● Problem details
Give back exactly the lines from the one holding "Путиным после жеребьевки" to the bottom of the material, both included, and nothing more. No pictures.

● Data excerpts
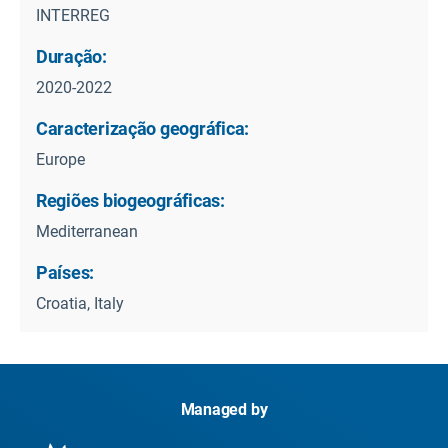
INTERREG
Duração:
2020-2022
Caracterização geográfica:
Europe
Regiões biogeográficas:
Mediterranean
Países:
Croatia, Italy
Managed by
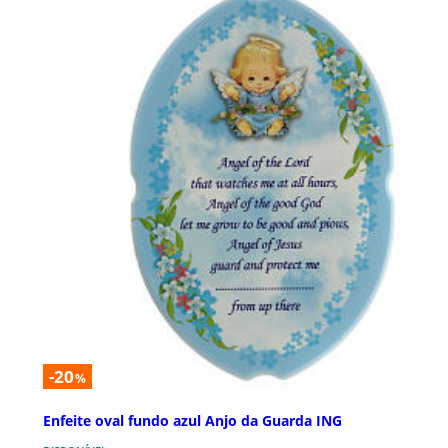
-20
%
Enfeite oval fundo azul Anjo da Guarda ING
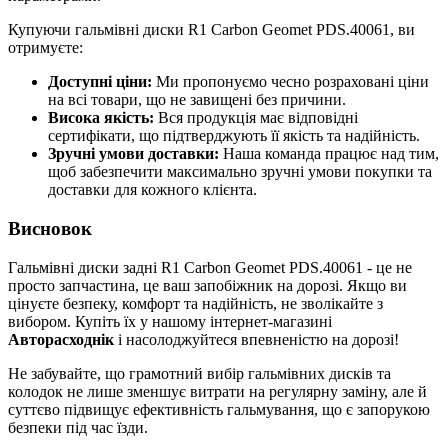
Купуючи гальмівні диски R1 Carbon Geomet PDS.40061, ви
отримуєте:
Доступні ціни:
Ми пропонуємо чесно розраховані ціни
на всі товари, що не завищені без причини.
Висока якість:
Вся продукція має відповідні
сертифікати, що підтверджують її якість та надійність.
Зручні умови доставки:
Наша команда працює над тим,
щоб забезпечити максимально зручні умови покупки та
доставки для кожного клієнта.
Висновок
Гальмівні диски задні R1 Carbon Geomet PDS.40061 - це не
просто запчастина, це ваш запобіжник на дорозі. Якщо ви
цінуєте безпеку, комфорт та надійність, не зволікайте з
вибором. Купіть їх у нашому інтернет-магазині
Авторасходнік
і насолоджуйтеся впевненістю на дорозі!
Не забувайте, що грамотний вибір гальмівних дисків та
колодок не лише зменшує витрати на регулярну заміну, але й
суттєво підвищує ефективність гальмування, що є запорукою
безпеки під час їзди.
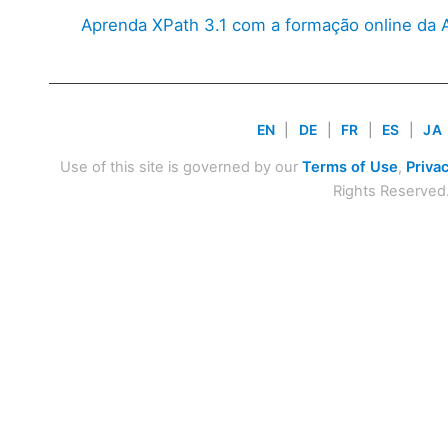
Aprenda XPath 3.1 com a formação online da 
EN
|
DE
|
FR
|
ES
|
JA
Use of this site is governed by our
Terms of Use
,
Privac
Rights Reserved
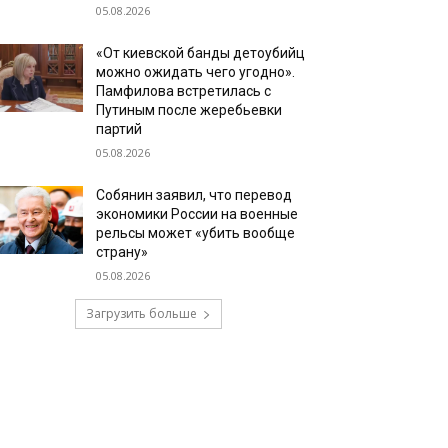
05.08.2026
«От киевской банды детоубийц
можно ожидать чего угодно».
Памфилова встретилась с
Путиным после жеребьевки
партий
05.08.2026
Собянин заявил, что перевод
экономики России на военные
рельсы может «убить вообще
страну»
05.08.2026
Загрузить больше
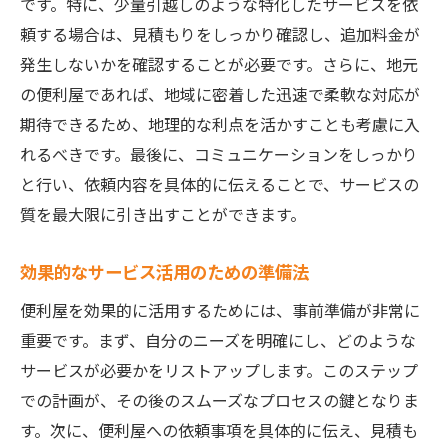
です。特に、少量引越しのような特化したサービスを依
頼する場合は、見積もりをしっかり確認し、追加料金が
発生しないかを確認することが必要です。さらに、地元
の便利屋であれば、地域に密着した迅速で柔軟な対応が
期待できるため、地理的な利点を活かすことも考慮に入
れるべきです。最後に、コミュニケーションをしっかり
と行い、依頼内容を具体的に伝えることで、サービスの
質を最大限に引き出すことができます。
効果的なサービス活用のための準備法
便利屋を効果的に活用するためには、事前準備が非常に
重要です。まず、自分のニーズを明確にし、どのような
サービスが必要かをリストアップします。このステップ
での計画が、その後のスムーズなプロセスの鍵となりま
す。次に、便利屋への依頼事項を具体的に伝え、見積も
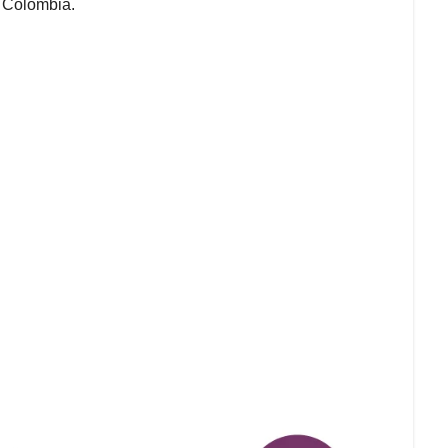
a Colombia.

● Expected answer
Путиным после жеребьевки
партий
05.08.2026
Собянин заявил, что перевод
экономики России на военные
рельсы может «убить вообще
страну»
05.08.2026
Загрузить больше
です。特に、少量引越しのような特化したサービスを依
頼する場合は、見積もりをしっかり確認し、追加料金が
発生しないかを確認することが必要です。さらに、地元
の便利屋であれば、地域に密着した迅速で柔軟な対応が
期待できるため、地理的な利点を活かすことも考慮に入
れるべきです。最後に、コミュニケーションをしっかり
と行い、依頼内容を具体的に伝えることで、サービスの
質を最大限に引き出すことができます。
効果的なサービス活用のための準備法
便利屋を効果的に活用するためには、事前準備が非常に
重要です。まず、自分のニーズを明確にし、どのような
サービスが必要かをリストアップします。このステップ
での計画が、その後のスムーズなプロセスの鍵となりま
す。次に、便利屋への依頼事項を具体的に伝え、見積も
a Colombia.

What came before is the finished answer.